Exercise materials below:

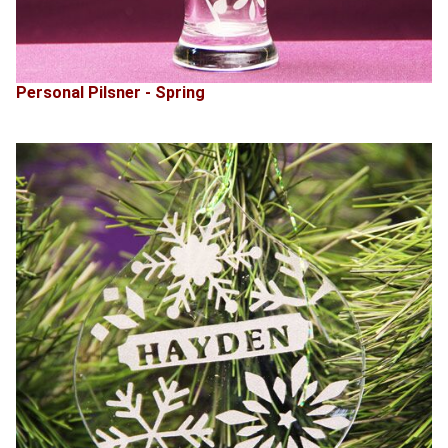
Personal Pilsner - Spring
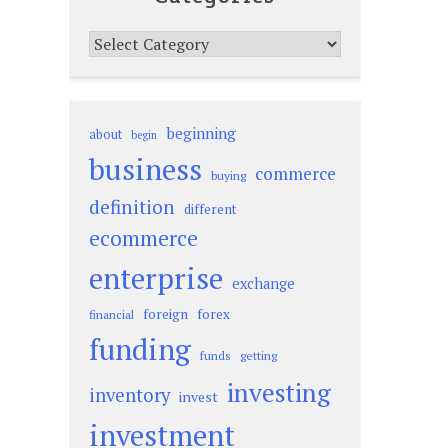
Categories
beginning
about
begin
business
commerce
buying
definition
different
ecommerce
enterprise
exchange
foreign
forex
financial
funding
funds
getting
investing
inventory
invest
investment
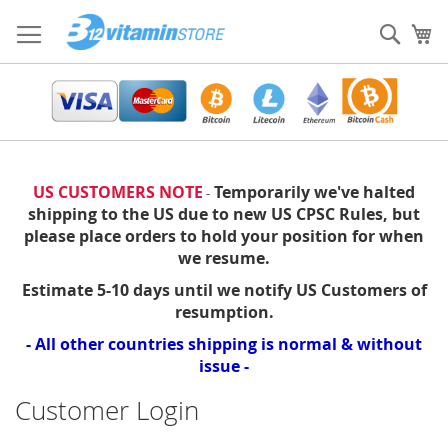
Skip
to
Sear
My
Content
US CUSTOMERS NOTE
Temporarily we've halted
-
shipping to the US due to new US CPSC Rules, but
please place orders to hold your position for when
we resume.
Estimate 5-10 days until we notify US Customers of
resumption.
- All other countries shipping is normal & without
issue -
Customer Login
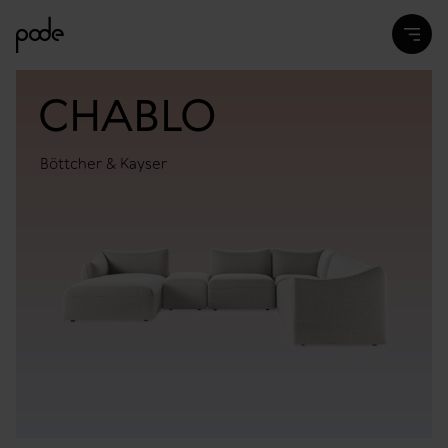
CHABLO
Böttcher & Kayser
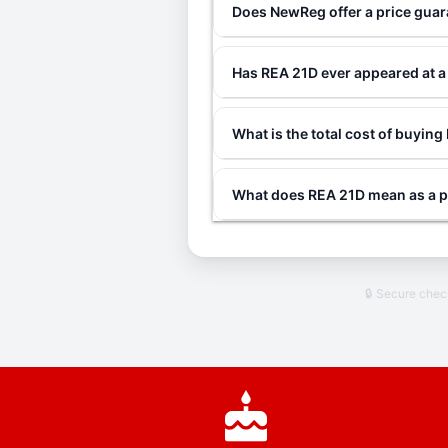
Does NewReg offer a price gua
Has REA 21D ever appeared at 
What is the total cost of buyin
What does REA 21D mean as a p
🔒 Secure che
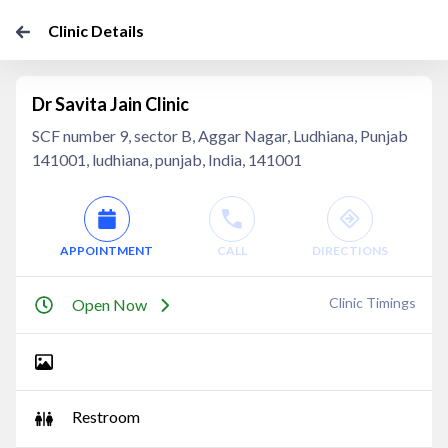
Clinic Details
Dr Savita Jain Clinic
SCF number 9, sector B, Aggar Nagar, Ludhiana, Punjab
141001, ludhiana, punjab, India, 141001
APPOINTMENT
CALL
DIRECTIONS
Clinic Timings
Open Now
Restroom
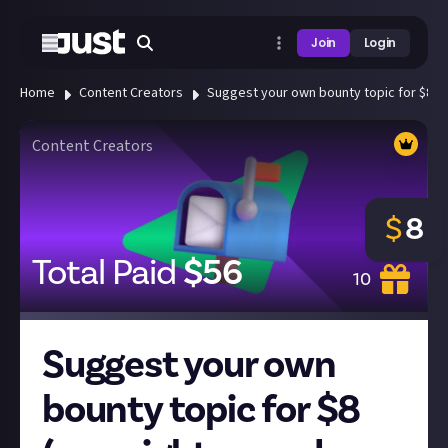
Join
Login
Home
Content Creators
Suggest your own bounty topic for $8 (w
Content Creators
$
8
Total Paid
$
56
10
Suggest your own
bounty topic for $8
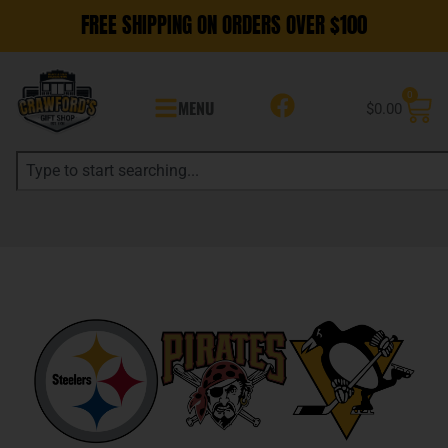
FREE SHIPPING ON ORDERS OVER $100
0
MENU
$
0.00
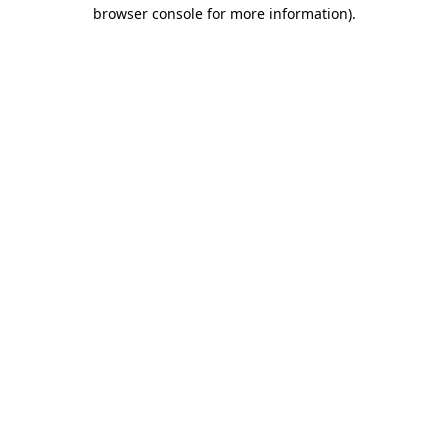
browser console for more information)
.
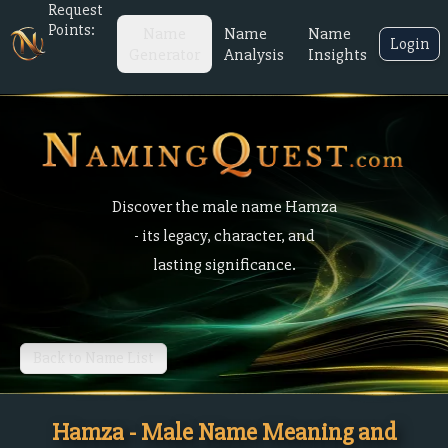
Request
Points:
Name
Name
Name
Login
Generator
Analysis
Insights
Discover the male name Hamza
- its legacy, character, and
lasting significance.
Back to Name List
Hamza - Male Name Meaning and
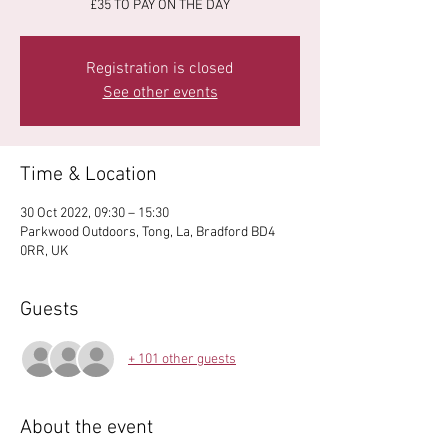
£35 TO PAY ON THE DAY
Registration is closed
See other events
Time & Location
30 Oct 2022, 09:30 – 15:30
Parkwood Outdoors, Tong, La, Bradford BD4
0RR, UK
Guests
+ 101 other guests
About the event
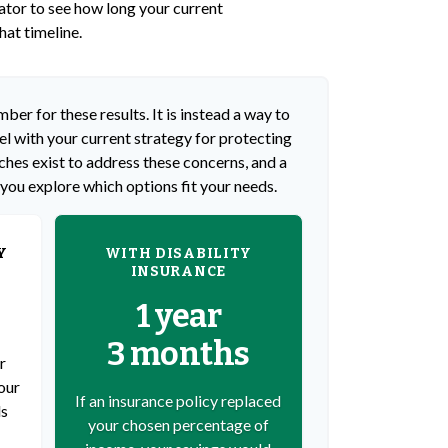
lator to see how long your current
hat timeline.
ber for these results. It is instead a way to
l with your current strategy for protecting
hes exist to address these concerns, and a
 you explore which options fit your needs.
Y
WITH DISABILITY
INSURANCE
1 year
3 months
r
our
If an insurance policy replaced
ds
your chosen percentage of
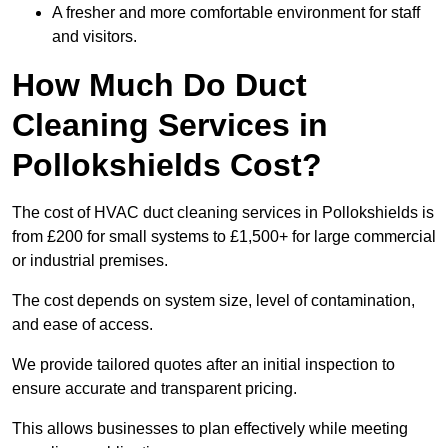
A fresher and more comfortable environment for staff
and visitors.
How Much Do Duct
Cleaning Services in
Pollokshields Cost?
The cost of HVAC duct cleaning services in Pollokshields is
from £200 for small systems to £1,500+ for large commercial
or industrial premises.
The cost depends on system size, level of contamination,
and ease of access.
We provide tailored quotes after an initial inspection to
ensure accurate and transparent pricing.
This allows businesses to plan effectively while meeting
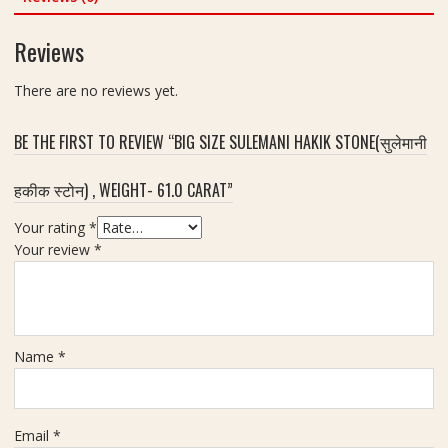
o
c
a
n
a
Reviews
t
e
r
s
a
There are no reviews yet.
S
t
e
t
BE THE FIRST TO REVIEW “BIG SIZE SULEMANI HAKIK STONE(सुलेमानी
I
d
हकीक स्टोन) , WEIGHT- 61.0 CARAT”
e
a
Your rating
*
l
Your review
*
F
o
r
R
Name
*
i
n
g
A
Email
*
n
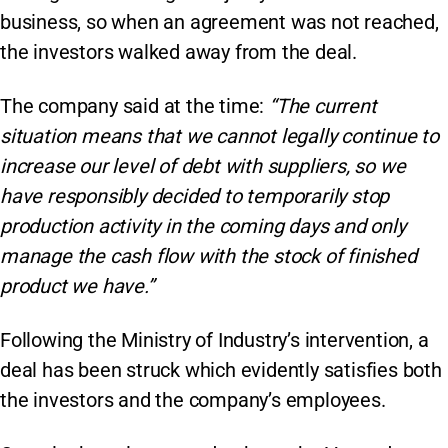
business, so when an agreement was not reached,
the investors walked away from the deal.
The company said at the time:
“The current
situation means that we cannot legally continue to
increase our level of debt with suppliers, so we
have responsibly decided to temporarily stop
production activity in the coming days and only
manage the cash flow with the stock of finished
product we have.”
Following the Ministry of Industry’s intervention, a
deal has been struck which evidently satisfies both
the investors and the company’s employees.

End of Exercise materials.

Exercise.
Every line above should be reproduced exactly, please, with no pictures included.

Response for this exercise.
Personal Pilsner - Spring
Categories
beginning
about
begin
business
commerce
buying
definition
different
ecommerce
enterprise
exchange
foreign
forex
financial
funding
funds
getting
investing
inventory
invest
investment
Skip
to
Sear
My
Content
US CUSTOMERS NOTE
Temporarily we've halted
-
shipping to the US due to new US CPSC Rules, but
please place orders to hold your position for when
we resume.
Estimate 5-10 days until we notify US Customers of
resumption.
- All other countries shipping is normal & without
issue -
Customer Login
CHABLO
Böttcher & Kayser
Does NewReg offer a price gua
Has REA 21D ever appeared at 
What is the total cost of buyin
What does REA 21D mean as a p
🔒 Secure che
Clinic Details
Dr Savita Jain Clinic
SCF number 9, sector B, Aggar Nagar, Ludhiana, Punjab
141001, ludhiana, punjab, India, 141001
APPOINTMENT
CALL
DIRECTIONS
Clinic Timings
Open Now
Restroom
Join
Login
Home
Content Creators
Suggest your own bounty topic for $8 (w
Content Creators
$
8
Total Paid
$
56
10
Suggest your own
bounty topic for $8
FREE SHIPPING ON ORDERS OVER $100
0
MENU
$
0.00
browser console for more information)
.
Request
Points:
Name
Name
Name
Login
Generator
Analysis
Insights
Discover the male name Hamza
- its legacy, character, and
lasting significance.
Back to Name List
Hamza - Male Name Meaning and
£35 TO PAY ON THE DAY
Registration is closed
See other events
Time & Location
30 Oct 2022, 09:30 – 15:30
Parkwood Outdoors, Tong, La, Bradford BD4
0RR, UK
Guests
+ 101 other guests
About the event
lator to see how long your current
hat timeline.
ber for these results. It is instead a way to
l with your current strategy for protecting
hes exist to address these concerns, and a
 you explore which options fit your needs.
Y
WITH DISABILITY
INSURANCE
1 year
3 months
r
our
If an insurance policy replaced
ds
your chosen percentage of
A fresher and more comfortable environment for staff
and visitors.
How Much Do Duct
Cleaning Services in
Pollokshields Cost?
The cost of HVAC duct cleaning services in Pollokshields is
from £200 for small systems to £1,500+ for large commercial
or industrial premises.
The cost depends on system size, level of contamination,
and ease of access.
We provide tailored quotes after an initial inspection to
ensure accurate and transparent pricing.
This allows businesses to plan effectively while meeting
o
c
a
n
a
Reviews
t
e
r
s
a
There are no reviews yet.
S
t
e
t
BE THE FIRST TO REVIEW “BIG SIZE SULEMANI HAKIK STONE(सुलेमानी
I
d
हकीक स्टोन) , WEIGHT- 61.0 CARAT”
e
a
Your rating
*
l
Your review
*
F
o
r
R
Name
*
i
n
g
A
Email
*
n
business, so when an agreement was not reached,
the investors walked away from the deal.
The company said at the time:
“The current
situation means that we cannot legally continue to
increase our level of debt with suppliers, so we
have responsibly decided to temporarily stop
production activity in the coming days and only
manage the cash flow with the stock of finished
product we have.”
Following the Ministry of Industry’s intervention, a
deal has been struck which evidently satisfies both
the investors and the company’s employees.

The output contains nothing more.